BEGIN EXCERPTED DATA

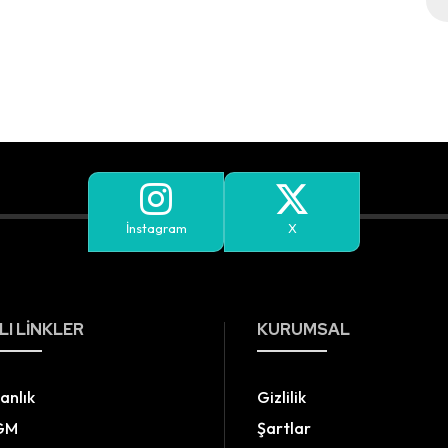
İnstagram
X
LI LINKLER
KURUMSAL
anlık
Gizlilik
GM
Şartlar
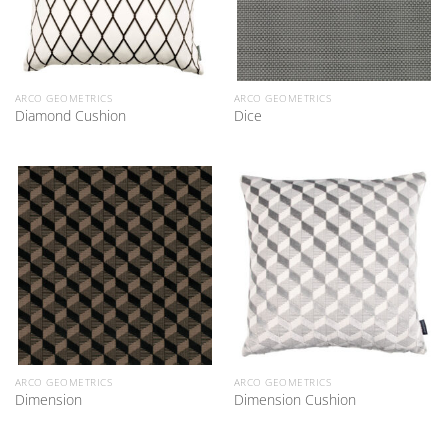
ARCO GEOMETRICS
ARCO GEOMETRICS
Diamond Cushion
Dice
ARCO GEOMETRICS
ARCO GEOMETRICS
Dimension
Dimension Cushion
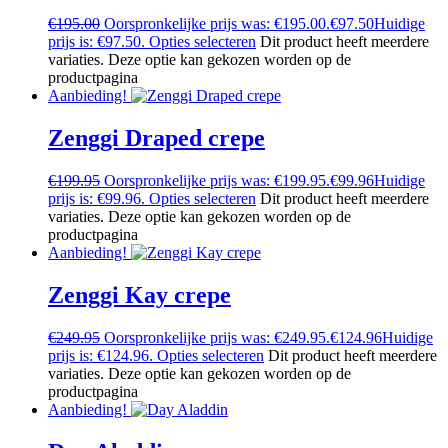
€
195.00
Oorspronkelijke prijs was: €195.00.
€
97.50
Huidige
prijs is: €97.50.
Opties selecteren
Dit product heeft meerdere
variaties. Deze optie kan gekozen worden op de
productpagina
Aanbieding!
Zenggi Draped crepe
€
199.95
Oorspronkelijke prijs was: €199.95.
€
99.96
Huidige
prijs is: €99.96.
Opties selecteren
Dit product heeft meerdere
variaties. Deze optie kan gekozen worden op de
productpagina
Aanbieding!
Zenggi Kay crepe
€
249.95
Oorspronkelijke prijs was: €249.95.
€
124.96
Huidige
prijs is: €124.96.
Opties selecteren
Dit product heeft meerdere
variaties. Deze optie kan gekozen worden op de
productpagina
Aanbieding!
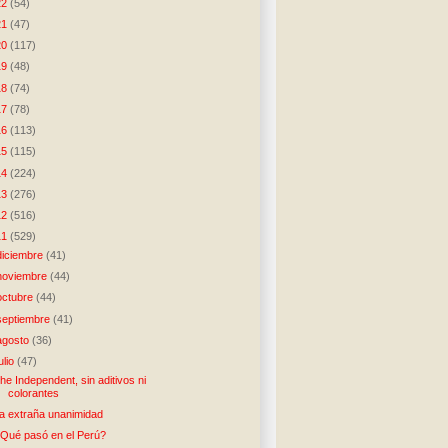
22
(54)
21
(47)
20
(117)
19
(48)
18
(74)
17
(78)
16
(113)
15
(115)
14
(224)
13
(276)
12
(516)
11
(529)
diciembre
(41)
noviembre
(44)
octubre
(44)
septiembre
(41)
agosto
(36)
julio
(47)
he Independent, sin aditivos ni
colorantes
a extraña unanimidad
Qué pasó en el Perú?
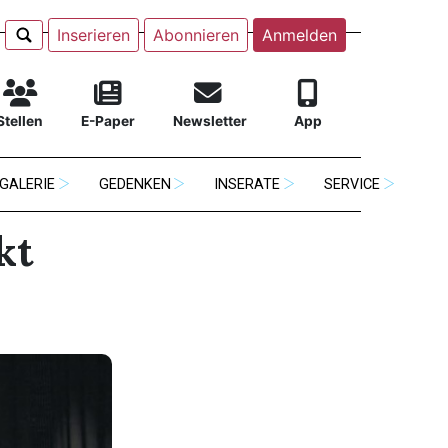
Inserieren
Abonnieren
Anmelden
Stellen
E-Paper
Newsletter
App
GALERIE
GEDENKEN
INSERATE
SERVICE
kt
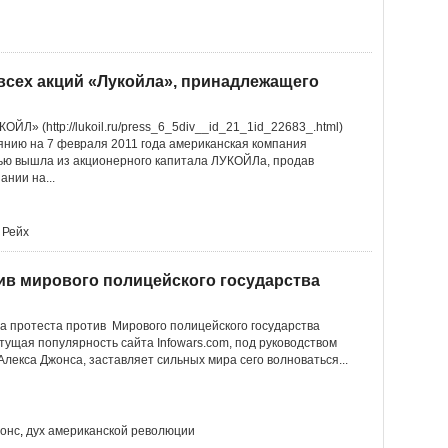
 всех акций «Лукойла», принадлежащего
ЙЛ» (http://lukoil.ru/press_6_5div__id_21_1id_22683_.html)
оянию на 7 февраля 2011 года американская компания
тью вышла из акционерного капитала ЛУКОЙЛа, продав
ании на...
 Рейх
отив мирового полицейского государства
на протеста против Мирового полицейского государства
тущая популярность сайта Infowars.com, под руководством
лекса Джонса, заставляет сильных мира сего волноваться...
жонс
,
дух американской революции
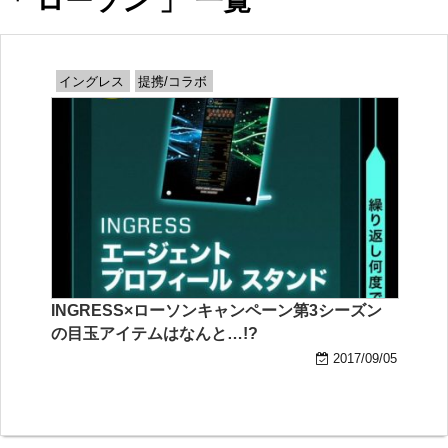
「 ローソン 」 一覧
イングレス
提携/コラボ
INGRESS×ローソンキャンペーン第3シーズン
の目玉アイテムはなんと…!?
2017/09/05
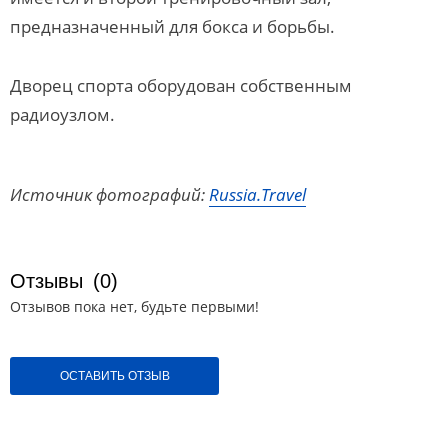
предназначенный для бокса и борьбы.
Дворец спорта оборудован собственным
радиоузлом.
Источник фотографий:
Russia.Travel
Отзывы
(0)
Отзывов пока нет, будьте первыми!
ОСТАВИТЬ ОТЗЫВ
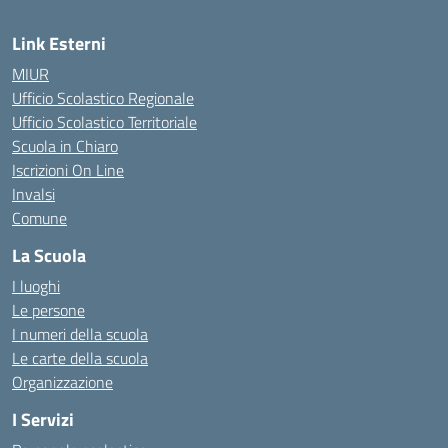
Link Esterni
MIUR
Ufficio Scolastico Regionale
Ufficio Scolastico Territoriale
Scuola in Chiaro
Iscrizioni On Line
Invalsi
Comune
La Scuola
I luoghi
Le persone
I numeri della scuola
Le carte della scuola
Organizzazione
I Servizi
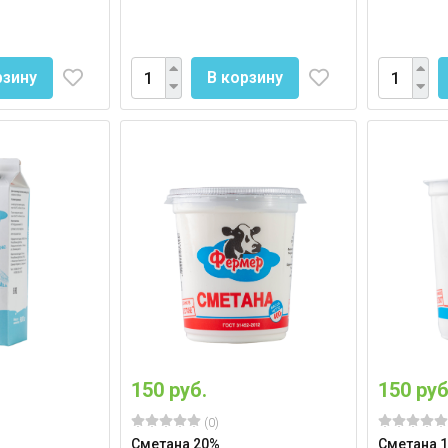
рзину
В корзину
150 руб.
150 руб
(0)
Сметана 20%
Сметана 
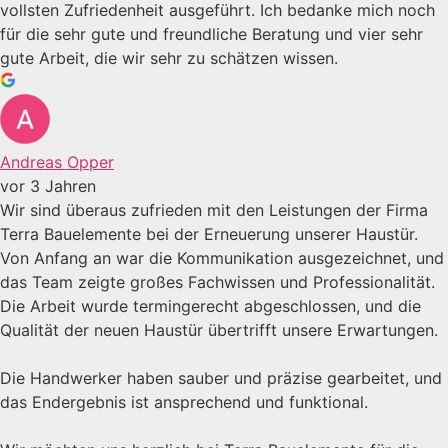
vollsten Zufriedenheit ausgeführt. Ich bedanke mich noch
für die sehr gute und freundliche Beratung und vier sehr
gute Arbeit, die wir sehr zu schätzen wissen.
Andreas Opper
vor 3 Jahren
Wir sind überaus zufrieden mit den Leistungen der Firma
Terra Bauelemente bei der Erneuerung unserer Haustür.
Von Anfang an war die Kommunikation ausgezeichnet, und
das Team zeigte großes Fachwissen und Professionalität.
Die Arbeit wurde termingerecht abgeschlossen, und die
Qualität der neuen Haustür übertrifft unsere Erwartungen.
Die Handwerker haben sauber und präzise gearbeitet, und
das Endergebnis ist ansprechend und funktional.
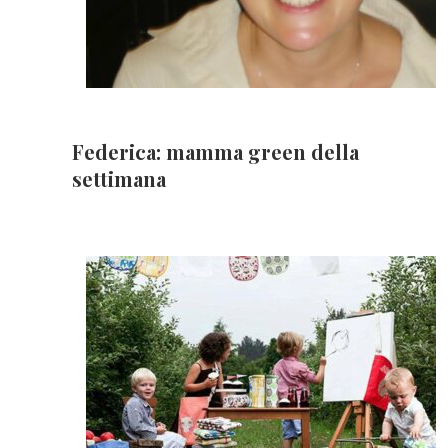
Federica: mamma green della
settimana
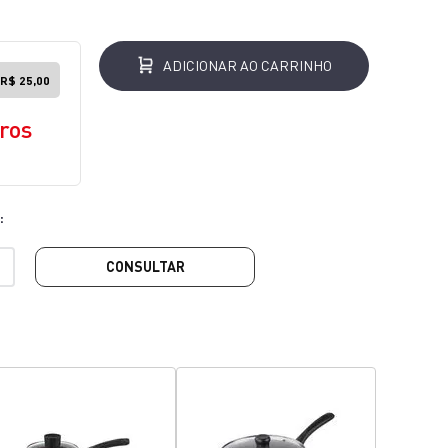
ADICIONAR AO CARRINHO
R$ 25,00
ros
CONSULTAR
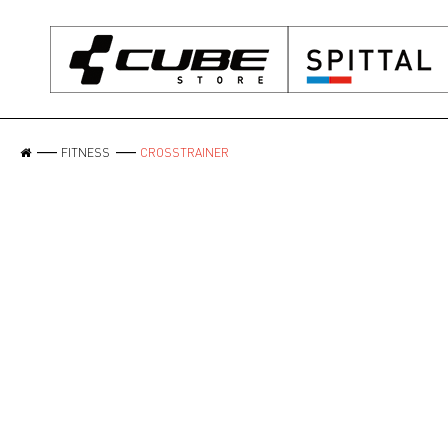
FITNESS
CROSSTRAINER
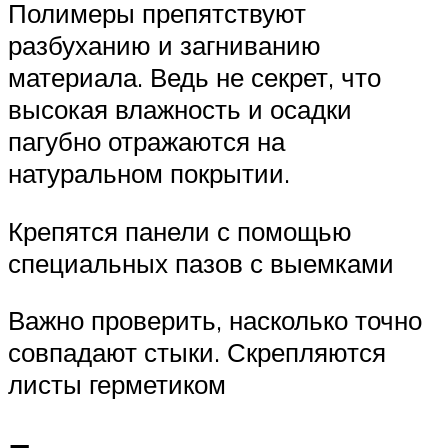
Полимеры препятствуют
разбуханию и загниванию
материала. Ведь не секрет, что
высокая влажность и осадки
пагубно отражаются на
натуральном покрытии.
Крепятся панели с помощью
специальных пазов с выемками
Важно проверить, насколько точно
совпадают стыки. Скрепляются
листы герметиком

END EXCERPTED DATA
BEGIN EXCERPTED DATA

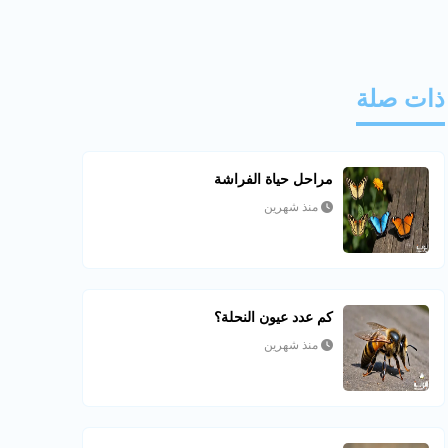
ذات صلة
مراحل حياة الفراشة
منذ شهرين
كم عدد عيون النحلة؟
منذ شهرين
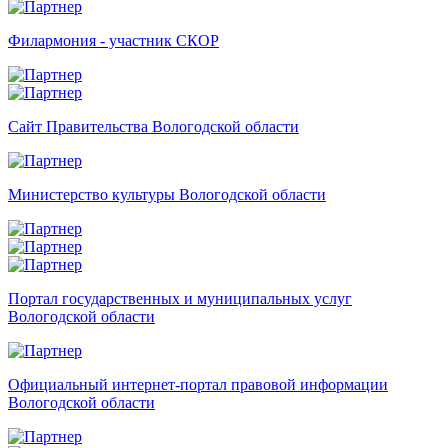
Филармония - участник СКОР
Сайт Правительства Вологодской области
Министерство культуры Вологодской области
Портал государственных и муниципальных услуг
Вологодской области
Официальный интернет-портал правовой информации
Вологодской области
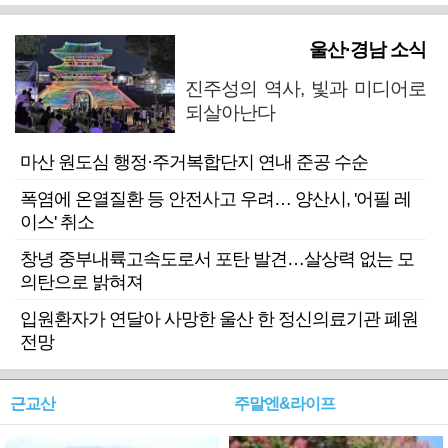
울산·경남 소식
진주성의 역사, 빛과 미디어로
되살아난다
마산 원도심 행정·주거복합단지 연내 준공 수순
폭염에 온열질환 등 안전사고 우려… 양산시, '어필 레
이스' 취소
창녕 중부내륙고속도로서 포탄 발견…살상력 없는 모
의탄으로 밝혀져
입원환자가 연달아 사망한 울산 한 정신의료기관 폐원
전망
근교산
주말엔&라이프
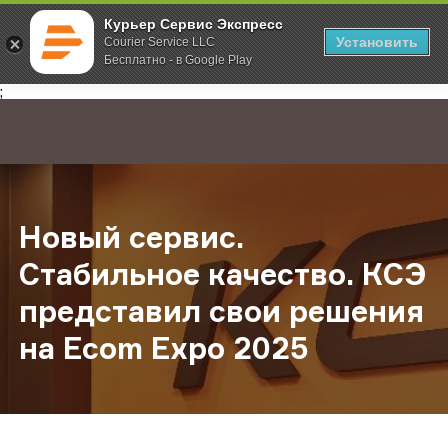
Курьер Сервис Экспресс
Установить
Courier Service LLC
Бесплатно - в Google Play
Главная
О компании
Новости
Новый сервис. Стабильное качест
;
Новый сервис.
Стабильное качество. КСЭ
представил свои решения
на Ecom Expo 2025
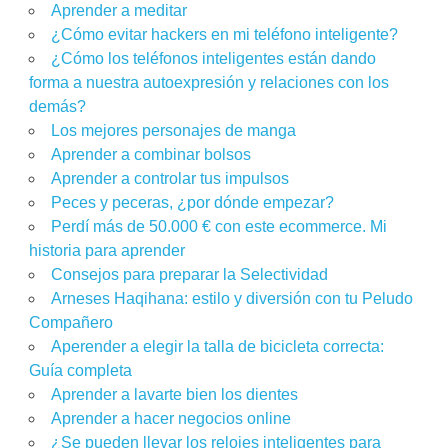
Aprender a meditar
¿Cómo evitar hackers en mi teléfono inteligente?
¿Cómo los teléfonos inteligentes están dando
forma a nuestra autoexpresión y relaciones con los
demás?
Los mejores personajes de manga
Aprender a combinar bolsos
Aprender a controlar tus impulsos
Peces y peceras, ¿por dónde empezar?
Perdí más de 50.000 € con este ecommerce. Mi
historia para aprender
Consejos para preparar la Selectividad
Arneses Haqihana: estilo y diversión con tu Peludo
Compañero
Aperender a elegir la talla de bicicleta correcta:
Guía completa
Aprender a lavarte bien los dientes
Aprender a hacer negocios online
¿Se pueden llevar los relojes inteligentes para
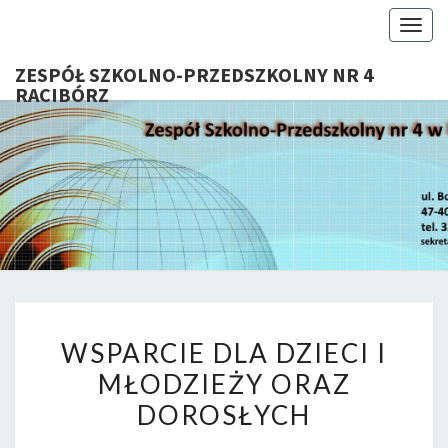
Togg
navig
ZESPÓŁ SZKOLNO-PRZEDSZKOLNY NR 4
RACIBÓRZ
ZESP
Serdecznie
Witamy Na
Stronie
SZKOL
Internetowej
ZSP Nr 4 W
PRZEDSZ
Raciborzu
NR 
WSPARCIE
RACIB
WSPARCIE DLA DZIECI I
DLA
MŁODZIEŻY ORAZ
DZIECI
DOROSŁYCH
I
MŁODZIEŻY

END EXCERPTED DATA
BEGIN EXCERPTED DATA

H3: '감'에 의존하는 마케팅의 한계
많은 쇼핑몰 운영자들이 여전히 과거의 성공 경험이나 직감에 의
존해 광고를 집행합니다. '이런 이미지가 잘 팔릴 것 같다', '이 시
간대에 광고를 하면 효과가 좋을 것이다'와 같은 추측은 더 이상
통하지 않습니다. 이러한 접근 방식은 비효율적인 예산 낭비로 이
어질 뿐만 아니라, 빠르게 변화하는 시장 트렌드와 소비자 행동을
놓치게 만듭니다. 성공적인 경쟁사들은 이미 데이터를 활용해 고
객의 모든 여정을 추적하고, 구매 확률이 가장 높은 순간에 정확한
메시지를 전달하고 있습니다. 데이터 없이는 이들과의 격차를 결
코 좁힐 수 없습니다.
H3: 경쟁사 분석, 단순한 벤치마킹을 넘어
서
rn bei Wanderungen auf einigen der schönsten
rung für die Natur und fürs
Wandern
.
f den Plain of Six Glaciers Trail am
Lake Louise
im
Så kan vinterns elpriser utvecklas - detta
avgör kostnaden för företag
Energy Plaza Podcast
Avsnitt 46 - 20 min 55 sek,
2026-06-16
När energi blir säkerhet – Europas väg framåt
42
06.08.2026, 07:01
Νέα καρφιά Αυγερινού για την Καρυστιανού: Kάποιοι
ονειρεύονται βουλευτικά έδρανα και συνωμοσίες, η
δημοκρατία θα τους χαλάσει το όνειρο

END EXCERPTED DATA

**WHAT IS EXPECTED:** Every line in the data that holds the string "полицейского" should be returned.

**THE COMPLETED TASK:**
отив мирового полицейского государства
на протеста против Мирового полицейского государства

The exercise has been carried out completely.